» What is being asked: Your answer must be the full set of records, copied exactly, with no pictures in it.

Segment Start: Information shown

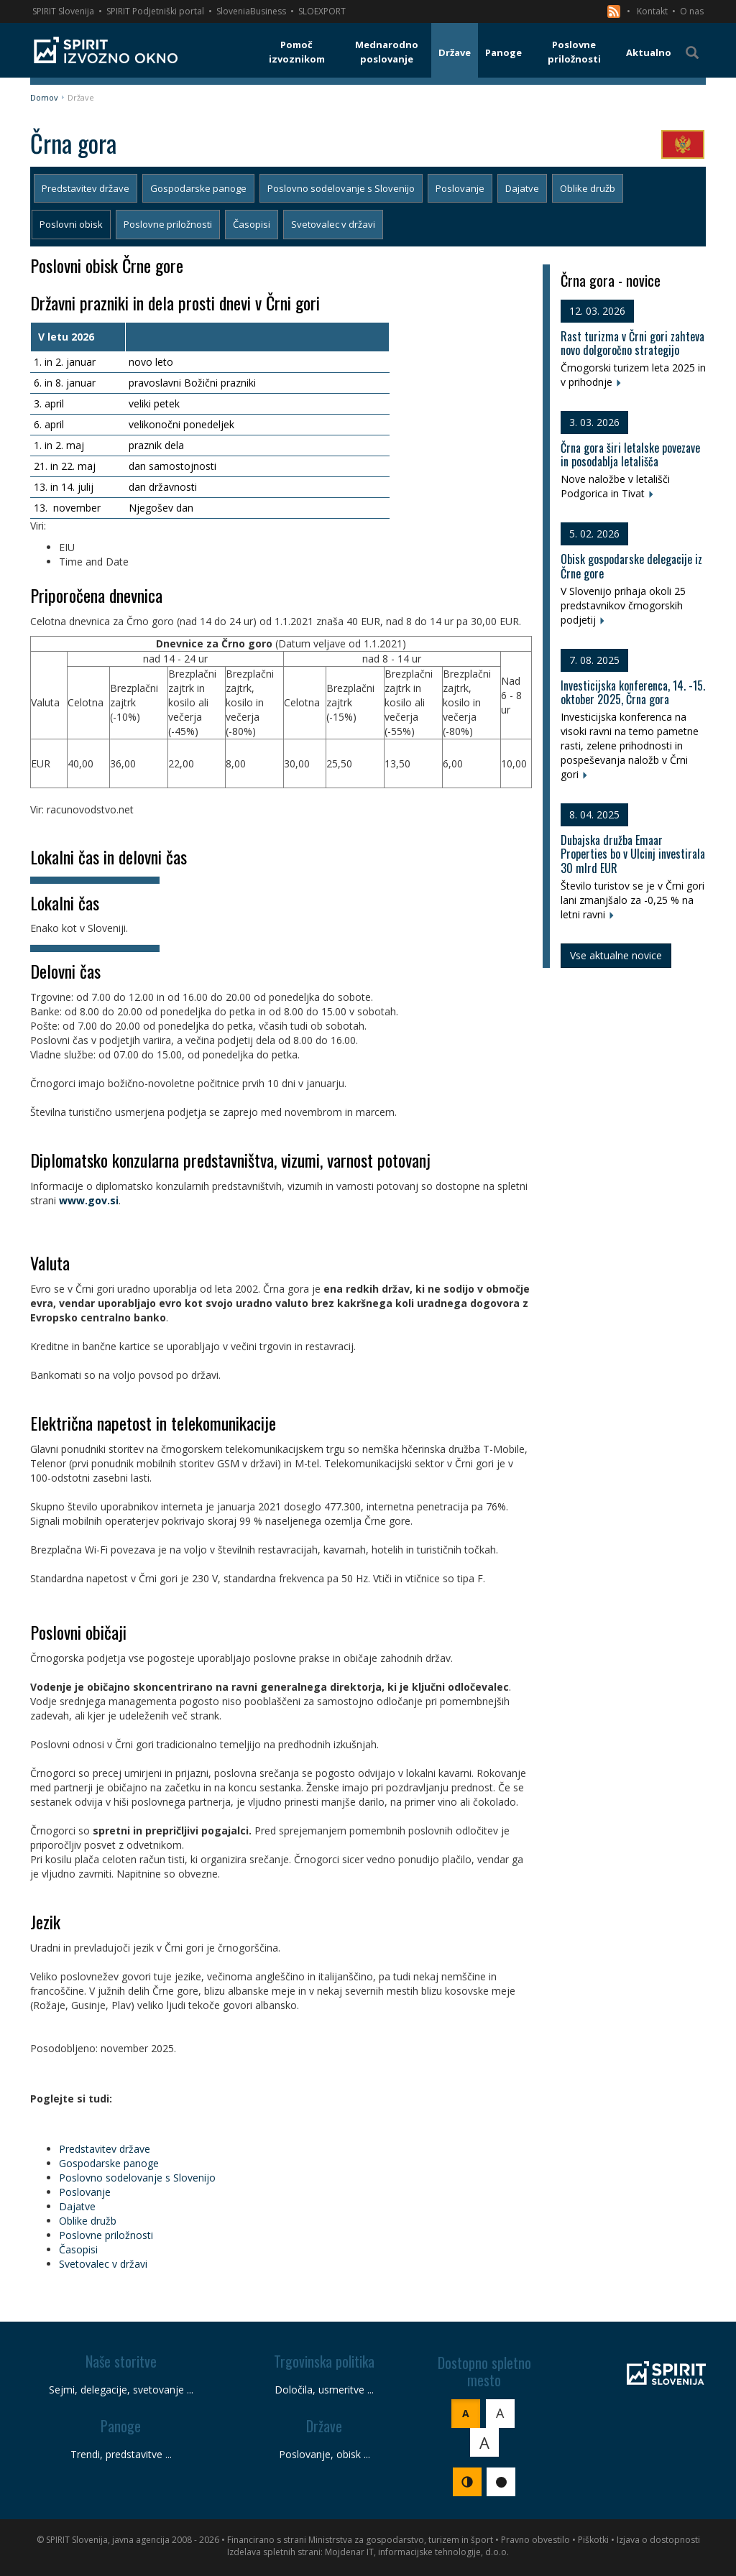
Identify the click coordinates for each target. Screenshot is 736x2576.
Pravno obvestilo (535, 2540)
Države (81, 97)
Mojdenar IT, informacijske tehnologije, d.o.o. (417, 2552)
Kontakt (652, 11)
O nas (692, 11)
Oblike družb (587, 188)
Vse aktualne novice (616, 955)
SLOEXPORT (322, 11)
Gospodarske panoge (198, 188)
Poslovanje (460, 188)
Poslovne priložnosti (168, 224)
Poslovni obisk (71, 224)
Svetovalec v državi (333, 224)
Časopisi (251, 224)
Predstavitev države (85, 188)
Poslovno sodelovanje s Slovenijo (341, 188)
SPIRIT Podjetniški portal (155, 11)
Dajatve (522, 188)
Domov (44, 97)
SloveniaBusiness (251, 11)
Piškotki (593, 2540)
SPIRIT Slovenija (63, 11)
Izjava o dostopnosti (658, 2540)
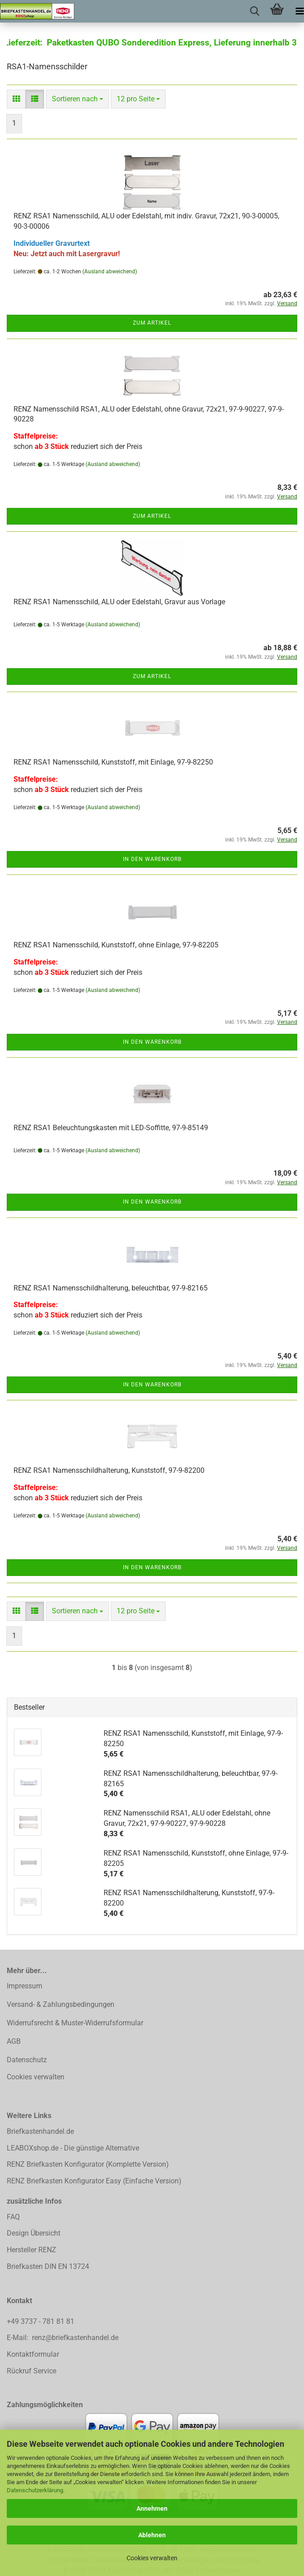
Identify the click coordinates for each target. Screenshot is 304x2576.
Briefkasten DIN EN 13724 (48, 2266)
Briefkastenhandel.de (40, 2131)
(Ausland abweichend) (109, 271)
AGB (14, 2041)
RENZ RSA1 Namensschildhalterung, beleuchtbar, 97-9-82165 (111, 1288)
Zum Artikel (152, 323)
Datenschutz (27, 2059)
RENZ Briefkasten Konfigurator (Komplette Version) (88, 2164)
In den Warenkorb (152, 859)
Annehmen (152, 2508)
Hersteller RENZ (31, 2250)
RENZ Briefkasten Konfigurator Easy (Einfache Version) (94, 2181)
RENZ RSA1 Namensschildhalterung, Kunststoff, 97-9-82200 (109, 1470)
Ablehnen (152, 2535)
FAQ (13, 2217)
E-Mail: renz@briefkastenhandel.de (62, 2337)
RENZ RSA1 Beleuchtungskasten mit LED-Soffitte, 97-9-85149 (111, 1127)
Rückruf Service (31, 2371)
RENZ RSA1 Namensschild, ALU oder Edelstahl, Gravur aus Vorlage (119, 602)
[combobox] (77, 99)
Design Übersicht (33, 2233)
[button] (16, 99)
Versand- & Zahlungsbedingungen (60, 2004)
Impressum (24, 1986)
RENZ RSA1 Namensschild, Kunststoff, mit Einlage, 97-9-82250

Segment End: Information shown

» Output:
Identify the click coordinates for each target. Screenshot is 736x2576.
Pravno obvestilo (535, 2540)
Države (81, 97)
Mojdenar IT, informacijske tehnologije, d.o.o. (417, 2552)
Kontakt (652, 11)
O nas (692, 11)
Oblike družb (587, 188)
Vse aktualne novice (616, 955)
SLOEXPORT (322, 11)
Gospodarske panoge (198, 188)
Poslovanje (460, 188)
Poslovne priložnosti (168, 224)
Poslovni obisk (71, 224)
Svetovalec v državi (333, 224)
Časopisi (251, 224)
Predstavitev države (85, 188)
Poslovno sodelovanje s Slovenijo (341, 188)
SPIRIT Podjetniški portal (155, 11)
Dajatve (522, 188)
Domov (44, 97)
SloveniaBusiness (251, 11)
Piškotki (593, 2540)
SPIRIT Slovenija (63, 11)
Izjava o dostopnosti (658, 2540)
Identify the click coordinates for each target. Screenshot is 304x2576.
Briefkasten DIN EN 13724 (48, 2266)
Briefkastenhandel.de (40, 2131)
(Ausland abweichend) (109, 271)
AGB (14, 2041)
RENZ RSA1 Namensschildhalterung, beleuchtbar, 97-9-82165 (111, 1288)
Zum Artikel (152, 323)
Datenschutz (27, 2059)
RENZ Briefkasten Konfigurator (Komplette Version) (88, 2164)
In den Warenkorb (152, 859)
Annehmen (152, 2508)
Hersteller RENZ (31, 2250)
RENZ Briefkasten Konfigurator Easy (Einfache Version) (94, 2181)
RENZ RSA1 Namensschildhalterung, Kunststoff, 97-9-82200 (109, 1470)
Ablehnen (152, 2535)
FAQ (13, 2217)
E-Mail: renz@briefkastenhandel.de (62, 2337)
RENZ RSA1 Beleuchtungskasten mit LED-Soffitte, 97-9-85149 (111, 1127)
Rückruf Service (31, 2371)
RENZ RSA1 Namensschild, ALU oder Edelstahl, Gravur aus Vorlage (119, 602)
[combobox] (77, 99)
Design Übersicht (33, 2233)
[button] (16, 99)
Versand- & Zahlungsbedingungen (60, 2004)
Impressum (24, 1986)
RENZ RSA1 Namensschild, Kunststoff, mit Einlage, 97-9-82250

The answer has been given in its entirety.